Lundi, devant le Medef, Mme Borne doit également appeler les entreprises et les particuliers à la "mobilisation générale" en matière de sobriété énergétique, afin que leur consommation baisse de 10%, avant d'en faire le bilan fin septembre-début octobre.
"Sobriété choisie plutôt que rationnement subi", résume Matignon.
Si Elisabeth Borne ne reviendra pas devant les patrons sur la taxation des "superprofits", à laquelle elle ne ferme pas la porte, elle incitera à nouveau les entrepreneurs à baisser les prix ou à donner du pouvoir d'achat à leurs salariés en utilisant à plein les dispositifs existants. Elle doit également évoquer les réformes envisagées autour de l'assurance chômage.
Le message "est de dire aux entreprises : si vous ne tenez pas votre rôle au service du pouvoir d'achat des Français et des salariés, l'État prendra ses responsabilités" sur les superprofits, a fait valoir dimanche M. Véran.

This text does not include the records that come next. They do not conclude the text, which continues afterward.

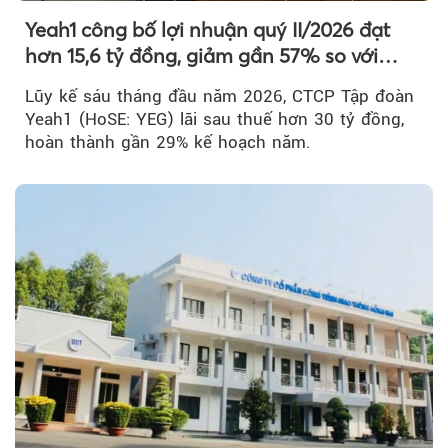
Yeah1 công bố lợi nhuận quý II/2026 đạt
hơn 15,6 tỷ đồng, giảm gần 57% so với
cùng kỳ
Lũy kế sáu tháng đầu năm 2026, CTCP Tập đoàn
Yeah1 (HoSE: YEG) lãi sau thuế hơn 30 tỷ đồng,
hoàn thành gần 29% kế hoạch năm.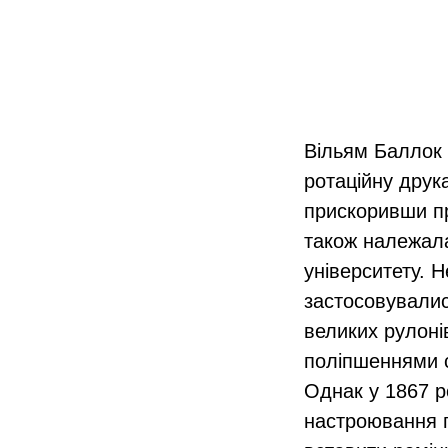
Вільям Баллок 
ротаційну друк
прискоривши пр
також належала
університету. 
застосовувалис
великих рулонів
поліпшеннями с
Однак у 1867 р
настроювання п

Poussée par la gauche, qui envisage d'organiser un référendum d'initiative partagée sur la question, la taxation des "superprofits" fait débat au sein de la majorité.

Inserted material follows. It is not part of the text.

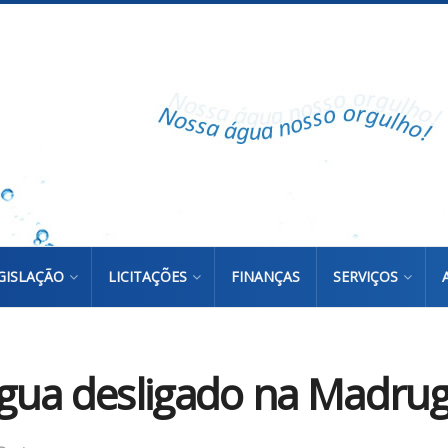
GISLAÇÃO
LICITAÇÕES
FINANÇAS
SERVIÇOS
gua desligado na Madru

Samedi, Mme Borne a aussi jugé "indispensable" que les "plus favorisés" donnent l'exemple, tels que les propriétaires de jets privés.
«Peur»
Ces dossiers seront également au menu du séminaire de rentrée qui rassemblera mercredi l'ensemble des ministres à l'Élysée.
Sur ce sujet comme sur d'autres, alors qu'il ne dispose pas de majorité absolue à l'Assemblée, Emmanuel Macron espère bâtir un consensus en lançant le 8 septembre le Conseil national de la refondation, une instance déjà controversée qui doit réunir élus, acteurs de terrain et société civile.
Mais les oppositions, qui ont fait leur rentrée ce week-end, doutent de sa capacité à relever ces défis alors que son bilan environnemental est jugé très insuffisant.
"Tout ce qu'il propose est trop timide", dénonce l'écologiste Julien Bayou.
Depuis la Drôme, dimanche, le leader Insoumis Jean-Luc Mélenchon a fustigé le pessimisme de M. Macron : "Nous ne partageons pas cette méthode lamentable qui consiste à jouer sur la peur, car la peur tétanise".
De son côté, la droite s'alarme de l'aggravation de l'état des finances publiques tandis que le Rassemblement national donne la priorité à la défense du pouvoir d'achat.
Dans ce contexte, Élisabeth Borne n'a pas exclu de faire adopter le budget en recourant cet automne à l'article 49.3 de la Constitution, qui permet l'adoption d'un texte sans vote, mais engage la responsabilité du gouvernement. Car "les Français ne nous ont pas demandé l'immobilisme", a-t-elle fait valoir.